Monday, May 10, 2021

The true cost of imaginary money


That monologue was broadcast in the same week Joe Biden promoted the third of his gargantuan spending programs, bringing his first 100 days' total discretionary spending proposals to $6 trillion. (Context: total US GDP is $21 trillion.) This lavish largesse would be slathered atop the annual (and growing) nondiscretionary budget of nearly $5 trillion, against $3.5 trillion in tax revenue. Let's tweak Maher's routine, then:

'I fully understand that our financial system isn't perfect, but at least, or so I've imagined, it's real. But the American dollar increasingly resembles Easter bunny cartoon cash. I've read articles about Modern Monetary Theory. I've had it explained to me. I still don't get it, and neither do you.

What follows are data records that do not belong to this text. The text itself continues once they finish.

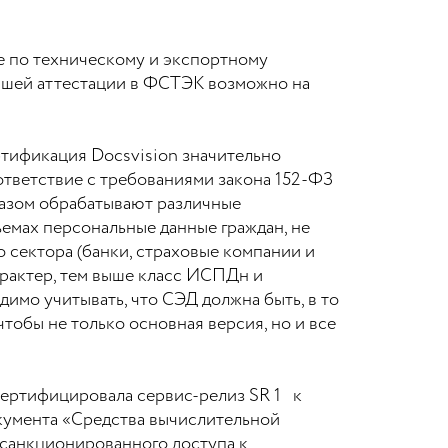
е по техническому и экспортному
йшей аттестации в ФСТЭК возможно на
тификация Docsvision значительно
тветствие с требованиями закона 152-ФЗ
разом обрабатывают различные
емах персональные данные граждан, не
 сектора (банки, страховые компании и
характер, тем выше класс ИСПДн и
мо учитывать, что СЭД должна быть, в то
тобы не только основная версия, но и все
ертифицировала сервис-релиз SR 1 к
окумента «Средства вычислительной
есанкционированного доступа к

'Dollars are now made up out of thin air and comparable with Monopoly money. We thought we knew that money had to originate from and be generated by something real, somewhere. Modern Monetary Theory says, "No, it doesn't"… Or as another analyst put it, "Quantitative easing is an open Ponzi scheme". The Federal Reserve is like having an imaginary best friend who's also a banker.

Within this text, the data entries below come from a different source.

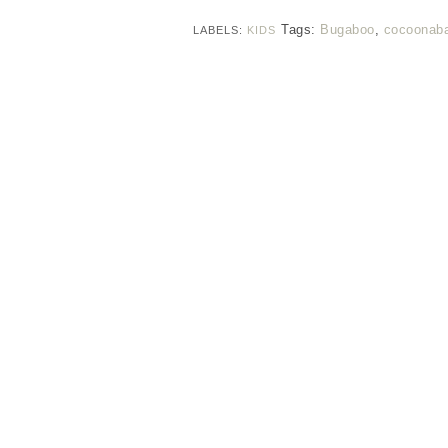
Tags:
Bugaboo
,
cocoonab
LABELS:
KIDS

'Our problem here is at root not economic but psychological. People who have been raised in a virtual world are starting to believe they can really live in it. Much of warfare is a video game now; why not base our economy the same way? The conjuring of "borrowed" money from ether, only to have that debt swallowed by a central bank and disappear, is literally a game.

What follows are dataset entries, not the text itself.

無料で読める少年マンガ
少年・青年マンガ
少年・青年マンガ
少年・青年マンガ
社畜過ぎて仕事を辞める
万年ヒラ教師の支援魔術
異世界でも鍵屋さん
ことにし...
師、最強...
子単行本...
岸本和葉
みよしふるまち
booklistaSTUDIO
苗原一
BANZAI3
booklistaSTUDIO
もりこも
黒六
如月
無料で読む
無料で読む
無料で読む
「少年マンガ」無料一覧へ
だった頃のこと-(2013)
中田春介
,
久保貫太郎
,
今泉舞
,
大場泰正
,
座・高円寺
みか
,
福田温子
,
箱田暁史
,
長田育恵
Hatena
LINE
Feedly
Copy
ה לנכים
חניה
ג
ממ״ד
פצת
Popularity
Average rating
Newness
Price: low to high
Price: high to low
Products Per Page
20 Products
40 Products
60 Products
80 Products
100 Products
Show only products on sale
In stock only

'Do I need to spell this out? There is something inherently not credible about the Fed creating not just hundreds of billions, but trillions in wealth, with nothing ever actually being accomplished, and no actual product made or service rendered. It's like Tinkerbell's light. Its power source is based solely on enough infantilized citizens believing in it.'

Somehow that monologue isn't as funny in the second version.

While Maher decries the electricity squandered on crypto 'mining', at least the color of the Fed's money is genuinely green. Tap a few keys, and voilà: trillions from pennies on the energy bill. So in the past year, the Fed effortlessly increased the world's supply of dollars by 26 percent and is on track for a similar surge in 2021. But is drastic monetary expansion truly without cost?

I've made Maher's Tinkerbell analogy myself, but to explain how traditional currency functions. I noted in an essay accompanying my novel The Mandibles, about America's 2029 economic apocalypse: 'Currency is a belief system. It maintains its value the way Tinkerbell is kept aloft by children believing in fairies in Peter Pan.'

In the novel, a fictional economics professor pontificates: 'Money is emotional. Because all value is subjective, money is worth what people feel it's worth. They accept it in exchange for goods and services because they have faith in it. Economics is closer to religion than science. Without millions of individual citizens believing in a currency, money is colored paper. Likewise, creditors have to believe that if they extend a loan to the US government they'll get their money back or they don't make the loan in the first place. So confidence isn't a side issue. It's the only issue.'

My confidence is going wobbly. Biden commands trillions the way previous presidents have commanded billions, while the public is so dazzled by zeros that they don't know the difference.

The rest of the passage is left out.